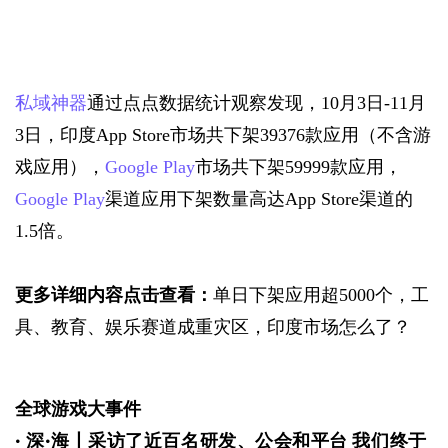
私域神器
通过点点数据统计观察发现，10月3日-11月
3日，印度App Store市场共下架39376款应用（不含游
戏应用），
Google Play
市场共下架59999款应用，
Google Play
渠道应用下架数量高达App Store渠道的
1.5倍。
更多详细内容点击查看：
单日下架应用超5000个，工
具、教育、娱乐赛道成重灾区，印度市场怎么了？
全球游戏大事件
· 
深·海丨采访了近百名研发、公会和平台 我们终于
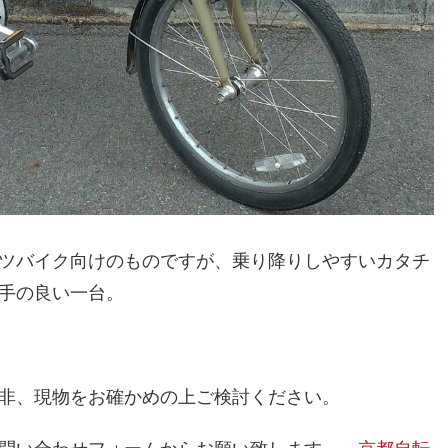
ツバイク向けのものですが、乗り降りしやすいカタチ
手の良い一台。
非、現物をお確かめの上ご検討ください。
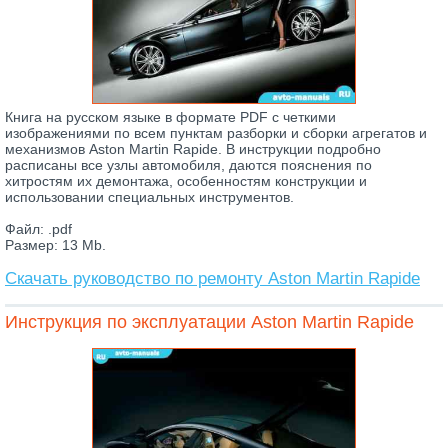
Книга на русском языке в формате PDF с четкими
изображениями по всем пунктам разборки и сборки агрегатов и
механизмов Aston Martin Rapide. В инструкции подробно
расписаны все узлы автомобиля, даются пояснения по
хитростям их демонтажа, особенностям конструкции и
использовании специальных инструментов.
Файл: .pdf
Размер: 13 Mb.
Скачать руководство по ремонту Aston Martin Rapide
Инструкция по эксплуатации Aston Martin Rapide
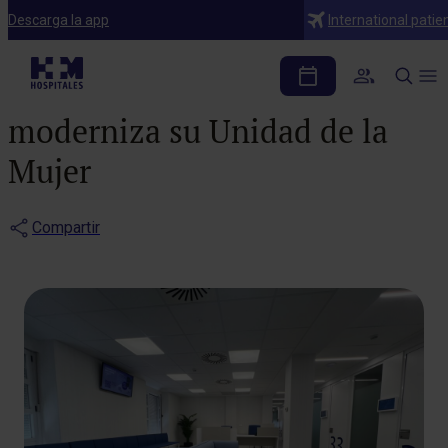
Notas de prensa
Descarga la app
International patie
El Hospital HM
Santísima Trinidad
moderniza su Unidad de la
Mujer
Compartir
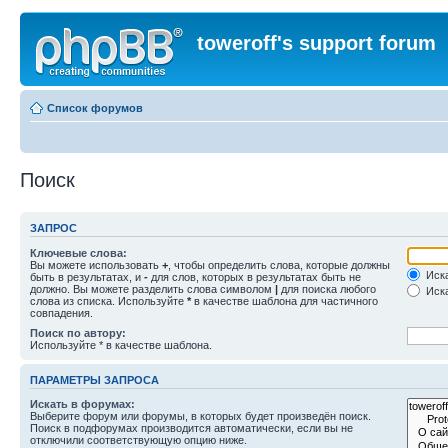
toweroff's support forum
Список форумов
Поиск
ЗАПРОС
Ключевые слова:
Вы можете использовать
+
, чтобы определить слова, которые должны
Иска
быть в результатах, и
-
для слов, которых в результатах быть не
должно. Вы можете разделить слова символом
|
для поиска любого
Иска
слова из списка. Используйте
*
в качестве шаблона для частичного
совпадения.
Поиск по автору:
Используйте * в качестве шаблона.
ПАРАМЕТРЫ ЗАПРОСА
Искать в форумах:
Выберите форум или форумы, в которых будет произведён поиск.
Поиск в подфорумах производится автоматически, если вы не
отключили соответствующую опцию ниже.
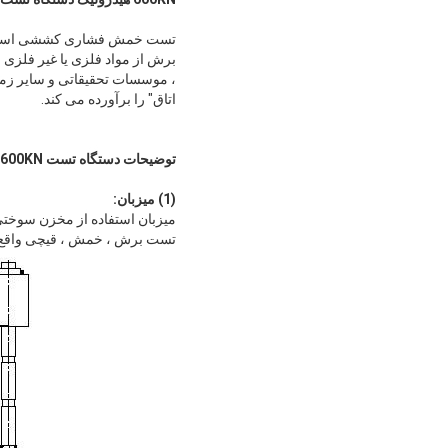
تست خمش فشاری کششی استفاد
برش از مواد فلزی یا غیر فلزی ،
اتاق" را برآورده می کند.
توضیحات دستگاه تست 600KN:
(1) میزبان:
میزبان استفاده از مخزن سوختی
تست برش ، خمش ، قیچی واقع در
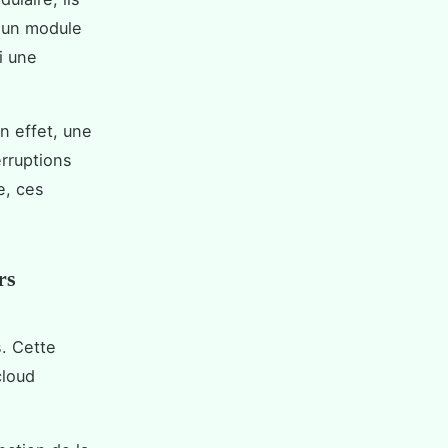
i un module
i une
n effet, une
rruptions
e, ces
rs
s. Cette
cloud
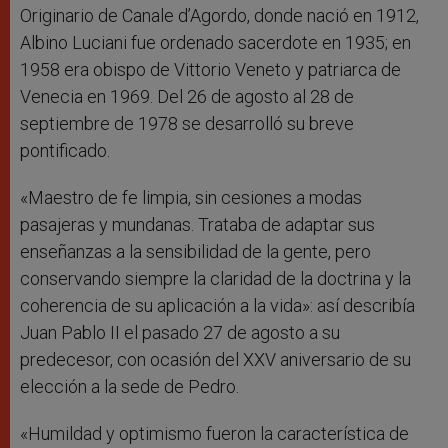
Originario de Canale d’Agordo, donde nació en 1912,
Albino Luciani fue ordenado sacerdote en 1935; en
1958 era obispo de Vittorio Veneto y patriarca de
Venecia en 1969. Del 26 de agosto al 28 de
septiembre de 1978 se desarrolló su breve
pontificado.
«Maestro de fe limpia, sin cesiones a modas
pasajeras y mundanas. Trataba de adaptar sus
enseñanzas a la sensibilidad de la gente, pero
conservando siempre la claridad de la doctrina y la
coherencia de su aplicación a la vida»: así describía
Juan Pablo II el pasado 27 de agosto a su
predecesor, con ocasión del XXV aniversario de su
elección a la sede de Pedro.
«Humildad y optimismo fueron la característica de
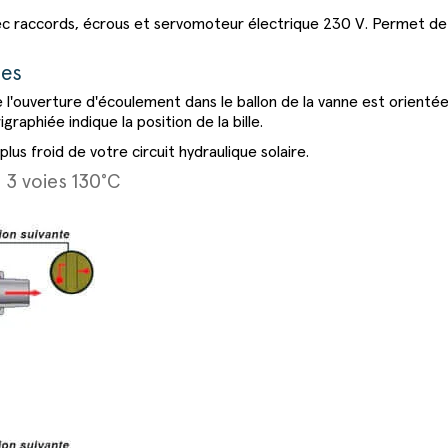
c raccords, écrous et servomoteur électrique 230 V. Permet de r
ies
r que l'ouverture d'écoulement dans le ballon de la vanne est orient
graphiée indique la position de la bille.
lus froid de votre circuit hydraulique solaire.
3 voies 130°C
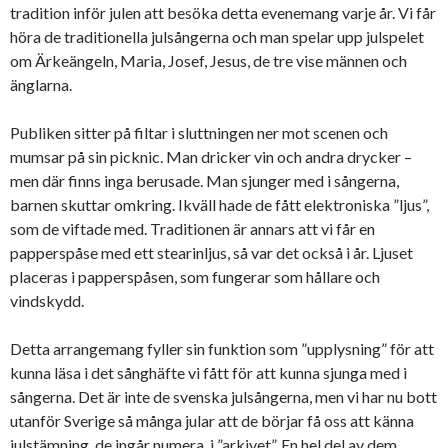
tradition inför julen att besöka detta evenemang varje år. Vi får
höra de traditionella julsångerna och man spelar upp julspelet
om Ärkeängeln, Maria, Josef, Jesus, de tre vise männen och
änglarna.
Publiken sitter på filtar i sluttningen ner mot scenen och
mumsar på sin picknic. Man dricker vin och andra drycker –
men där finns inga berusade. Man sjunger med i sångerna,
barnen skuttar omkring. Ikväll hade de fått elektroniska ”ljus”,
som de viftade med. Traditionen är annars att vi får en
papperspåse med ett stearinljus, så var det också i år. Ljuset
placeras i papperspåsen, som fungerar som hållare och
vindskydd.
Detta arrangemang fyller sin funktion som ”upplysning” för att
kunna läsa i det sånghäfte vi fått för att kunna sjunga med i
sångerna. Det är inte de svenska julsångerna, men vi har nu bott
utanför Sverige så många jular att de börjar få oss att känna
julstämning, de ingår numera i ”arkivet”. En hel del av dem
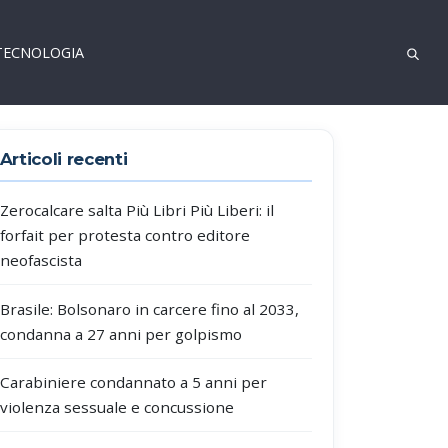
TECNOLOGIA
Articoli recenti
Zerocalcare salta Più Libri Più Liberi: il
forfait per protesta contro editore
neofascista
Brasile: Bolsonaro in carcere fino al 2033,
condanna a 27 anni per golpismo
Carabiniere condannato a 5 anni per
violenza sessuale e concussione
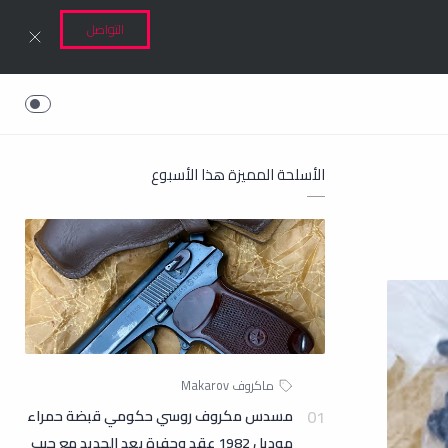
التواصل
الأسلحة المميزة هذا الأسبوع
مسدس مكروف روسي حكومي قبضة حمراء
موديل 1982 عقد وحفرة بعد الجديد مع جيب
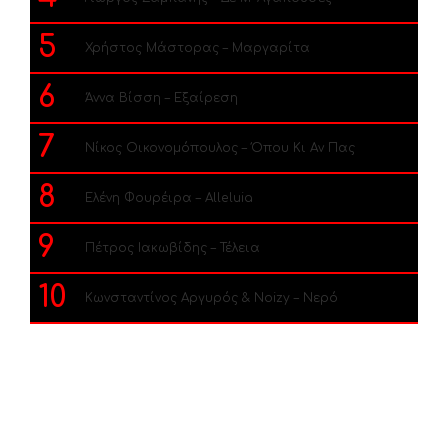
5
Χρήστος Μάστορας – Μαργαρίτα
6
Άννα Βίσση – Εξαίρεση
7
Νίκος Οικονομόπουλος – Όπου Κι Αν Πας
8
Ελένη Φουρέιρα – Alleluia
9
Πέτρος Ιακωβίδης – Τέλεια
10
Κωνσταντίνος Αργυρός & Noizy – Νερό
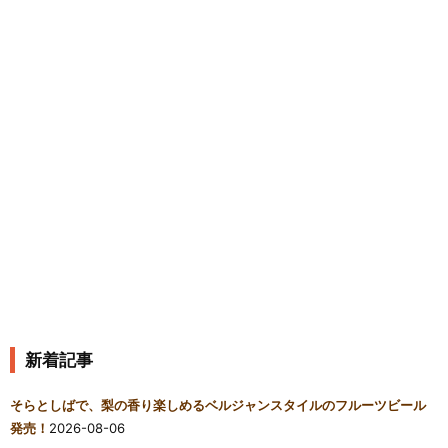
新着記事
そらとしばで、梨の香り楽しめるベルジャンスタイルのフルーツビール
発売！
2026-08-06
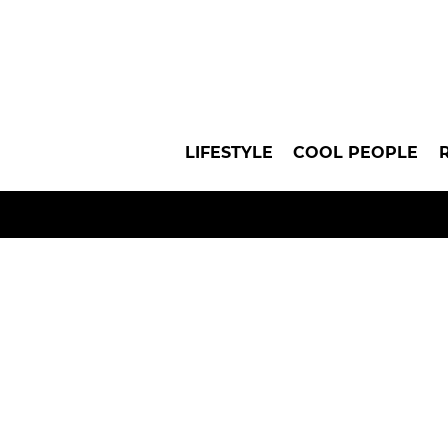
LIFESTYLE
COOL PEOPLE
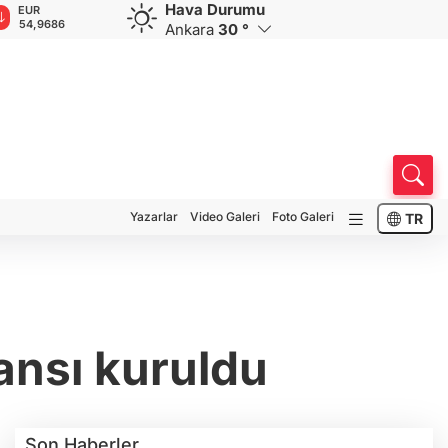
Hava Durumu
GBP
CHF
CAD
RUB
A
64,1895
58,6654
34,0126
0,5752
1
Ankara
30 °
Yazarlar
Video Galeri
Foto Galeri
TR
ansı kuruldu
Son Haberler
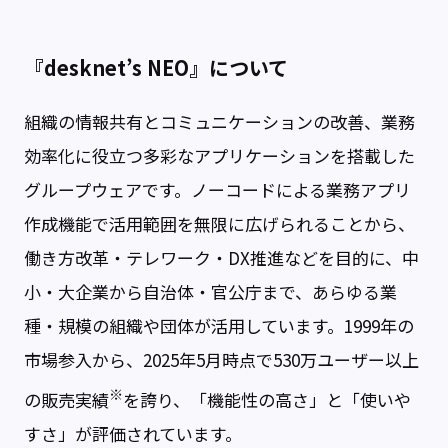
『desknet’s NEO』について
組織の情報共有とコミュニケーションの改善、業務
効率化に役立つ多彩なアプリケーションを搭載した
グループウェアです。ノーコードによる業務アプリ
作成機能で活用範囲を無限に広げられることから、
働き方改革・テレワーク・DX推進などを目的に、中
小・大企業から自治体・官公庁まで、あらゆる業
種・規模の組織や団体が活用しています。1999年の
市場参入から、2025年5月時点で530万ユーザー以上
※
の販売実績
を誇り、「機能性の高さ」と「使いや
すさ」が評価されています。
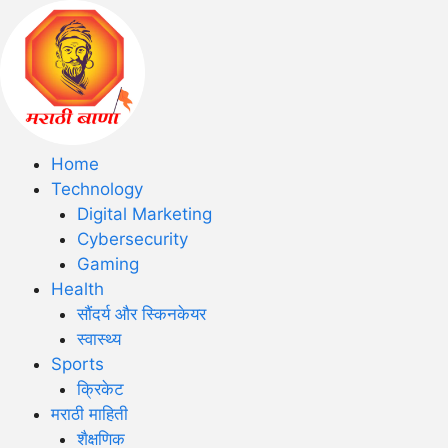
Home
Technology
Digital Marketing
Cybersecurity
Gaming
Health
सौंदर्य और स्किनकेयर
स्वास्थ्य
Sports
क्रिकेट
मराठी माहिती
शैक्षणिक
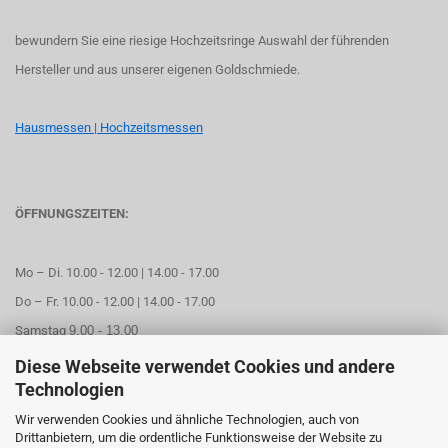
bewundern Sie eine riesige Hochzeitsringe Auswahl der führenden
Hersteller und aus unserer eigenen Goldschmiede.
Hausmessen | Hochzeitsmessen
ÖFFNUNGSZEITEN:
Mo – Di. 10.00 - 12.00 | 14.00 - 17.00
Do – Fr. 10.00 - 12.00 | 14.00 - 17.00
Samstag
9.00 - 13.00
Diese Webseite verwendet Cookies und andere
Mittwoch geschlossen
Technologien
Wir verwenden Cookies und ähnliche Technologien, auch von
Online Termin aussuchen
Drittanbietern, um die ordentliche Funktionsweise der Website zu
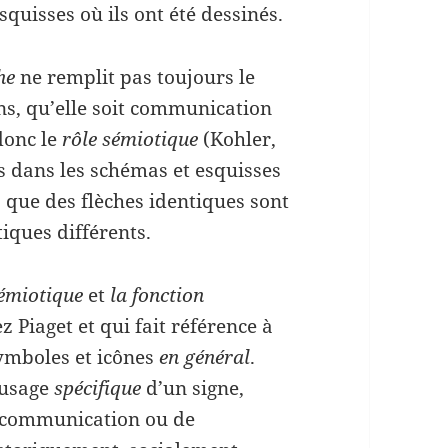
squisses où ils ont été dessinés.
he
ne remplit pas toujours le
ns, qu’elle soit communication
donc le
rôle sémiotique
(Kohler,
s dans les schémas et esquisses
 que des flèches identiques sont
tiques différents.
sémiotique
et
la fonction
hez Piaget et qui fait référence à
symboles et icônes
en général
.
 usage
spécifique
d’un signe,
e communication ou de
= = = = = = =
### WHAT THE TASK REQUIRES
Before printing the records again, strip out the pictures; change nothing else.

### RESULT FOR THIS EXERCISE
私域神器
通过点点数据统计观察发现，10月3日-11月
3日，印度App Store市场共下架39376款应用（不含游
戏应用），
Google Play
市场共下架59999款应用，
Google Play
渠道应用下架数量高达App Store渠道的
1.5倍。
更多详细内容点击查看：
单日下架应用超5000个，工
具、教育、娱乐赛道成重灾区，印度市场怎么了？
全球游戏大事件
· 
深·海丨采访了近百名研发、公会和平台 我们终于
ツバイク向けのものですが、乗り降りしやすいカタチ
手の良い一台。
非、現物をお確かめの上ご検討ください。
Книга на русском языке в формате PDF с четкими
изображениями по всем пунктам разборки и сборки агрегатов и
механизмов Aston Martin Rapide. В инструкции подробно
расписаны все узлы автомобиля, даются пояснения по
хитростям их демонтажа, особенностям конструкции и
использовании специальных инструментов.
Файл: .pdf
Размер: 13 Mb.
Скачать руководство по ремонту Aston Martin Rapide
Инструкция по эксплуатации Aston Martin Rapide
Notas de prensa
Descarga la app
International patie
El Hospital HM
Santísima Trinidad
moderniza su Unidad de la
Mujer
Compartir
toweroff's support forum
Список форумов
Поиск
ЗАПРОС
Ключевые слова:
Вы можете использовать
+
, чтобы определить слова, которые должны
Иска
быть в результатах, и
-
для слов, которых в результатах быть не
должно. Вы можете разделить слова символом
|
для поиска любого
Иска
слова из списка. Используйте
*
в качестве шаблона для частичного
совпадения.
Поиск по автору:
Используйте * в качестве шаблона.
ПАРАМЕТРЫ ЗАПРОСА
Искать в форумах:
Выберите форум или форумы, в которых будет произведён поиск.
Поиск в подфорумах производится автоматически, если вы не
отключили соответствующую опцию ниже.
تست خمش فشاری کششی استفاد
برش از مواد فلزی یا غیر فلزی ،
اتاق" را برآورده می کند.
توضیحات دستگاه تست 600KN:
(1) میزبان:
میزبان استفاده از مخزن سوختی
تست برش ، خمش ، قیچی واقع در
i un module
i une
n effet, une
rruptions
e, ces
rs
s. Cette
cloud
Originario de Canale d’Agordo, donde nació en 1912,
Albino Luciani fue ordenado sacerdote en 1935; en
1958 era obispo de Vittorio Veneto y patriarca de
Venecia en 1969. Del 26 de agosto al 28 de
septiembre de 1978 se desarrolló su breve
pontificado.
«Maestro de fe limpia, sin cesiones a modas
pasajeras y mundanas. Trataba de adaptar sus
enseñanzas a la sensibilidad de la gente, pero
conservando siempre la claridad de la doctrina y la
coherencia de su aplicación a la vida»: así describía
Juan Pablo II el pasado 27 de agosto a su
predecesor, con ocasión del XXV aniversario de su
elección a la sede de Pedro.
«Humildad y optimismo fueron la característica de
c raccords, écrous et servomoteur électrique 230 V. Permet de r
ies
r que l'ouverture d'écoulement dans le ballon de la vanne est orient
graphiée indique la position de la bille.
lus froid de votre circuit hydraulique solaire.
3 voies 130°C
tradition inför julen att besöka detta evenemang varje år. Vi får
höra de traditionella julsångerna och man spelar upp julspelet
om Ärkeängeln, Maria, Josef, Jesus, de tre vise männen och
änglarna.
Publiken sitter på filtar i sluttningen ner mot scenen och
mumsar på sin picknic. Man dricker vin och andra drycker –
men där finns inga berusade. Man sjunger med i sångerna,
barnen skuttar omkring. Ikväll hade de fått elektroniska ”ljus”,
som de viftade med. Traditionen är annars att vi får en
papperspåse med ett stearinljus, så var det också i år. Ljuset
placeras i papperspåsen, som fungerar som hållare och
vindskydd.
Detta arrangemang fyller sin funktion som ”upplysning” för att
kunna läsa i det sånghäfte vi fått för att kunna sjunga med i
sångerna. Det är inte de svenska julsångerna, men vi har nu bott
utanför Sverige så många jular att de börjar få oss att känna
julstämning, de ingår numera i ”arkivet”. En hel del av dem
TECNOLOGIA
Articoli recenti
Zerocalcare salta Più Libri Più Liberi: il
forfait per protesta contro editore
neofascista
Brasile: Bolsonaro in carcere fino al 2033,
condanna a 27 anni per golpismo
Carabiniere condannato a 5 anni per
violenza sessuale e concussione
التواصل
الأسلحة المميزة هذا الأسبوع
مسدس مكروف روسي حكومي قبضة حمراء
موديل 1982 عقد وحفرة بعد الجديد مع جيب
5
Χρήστος Μάστορας – Μαργαρίτα
6
Άννα Βίσση – Εξαίρεση
7
Νίκος Οικονομόπουλος – Όπου Κι Αν Πας
8
Ελένη Φουρέιρα – Alleluia
9
Πέτρος Ιακωβίδης – Τέλεια
10
Κωνσταντίνος Αργυρός & Noizy – Νερό
新着記事
そらとしばで、梨の香り楽しめるベルジャンスタイルのフルーツビール
発売！
2026-08-06
LIFESTYLE
COOL PEOPLE
Hava Durumu
GBP
CHF
CAD
RUB
A
64,1895
58,6654
34,0126
0,5752
1
Ankara
30 °
Yazarlar
Video Galeri
Foto Galeri
TR
ansı kuruldu
Son Haberler
『desknet’s NEO』について
組織の情報共有とコミュニケーションの改善、業務
効率化に役立つ多彩なアプリケーションを搭載した
グループウェアです。ノーコードによる業務アプリ
作成機能で活用範囲を無限に広げられることから、
働き方改革・テレワーク・DX推進などを目的に、中
小・大企業から自治体・官公庁まで、あらゆる業
種・規模の組織や団体が活用しています。1999年の
市場参入から、2025年5月時点で530万ユーザー以上
※
の販売実績
を誇り、「機能性の高さ」と「使いや
すさ」が評価されています。
Home
Technology
Digital Marketing
Cybersecurity
Gaming
Health
सौंदर्य और स्किनकेयर
स्वास्थ्य
Sports
क्रिकेट
मराठी माहिती
शैक्षणिक
bewundern Sie eine riesige Hochzeitsringe Auswahl der führenden
Hersteller und aus unserer eigenen Goldschmiede.
Hausmessen | Hochzeitsmessen
ÖFFNUNGSZEITEN:
Mo – Di. 10.00 - 12.00 | 14.00 - 17.00
Do – Fr. 10.00 - 12.00 | 14.00 - 17.00
Samstag
9.00 - 13.00
Diese Webseite verwendet Cookies und andere
Mittwoch geschlossen
Technologien
Wir verwenden Cookies und ähnliche Technologien, auch von
Online Termin aussuchen
Drittanbietern, um die ordentliche Funktionsweise der Website zu
squisses où ils ont été dessinés.
he
ne remplit pas toujours le
ns, qu’elle soit communication
donc le
rôle sémiotique
(Kohler,
s dans les schémas et esquisses
 que des flèches identiques sont
tiques différents.
sémiotique
et
la fonction
hez Piaget et qui fait référence à
symboles et icônes
en général
.
 usage
spécifique
d’un signe,
e communication ou de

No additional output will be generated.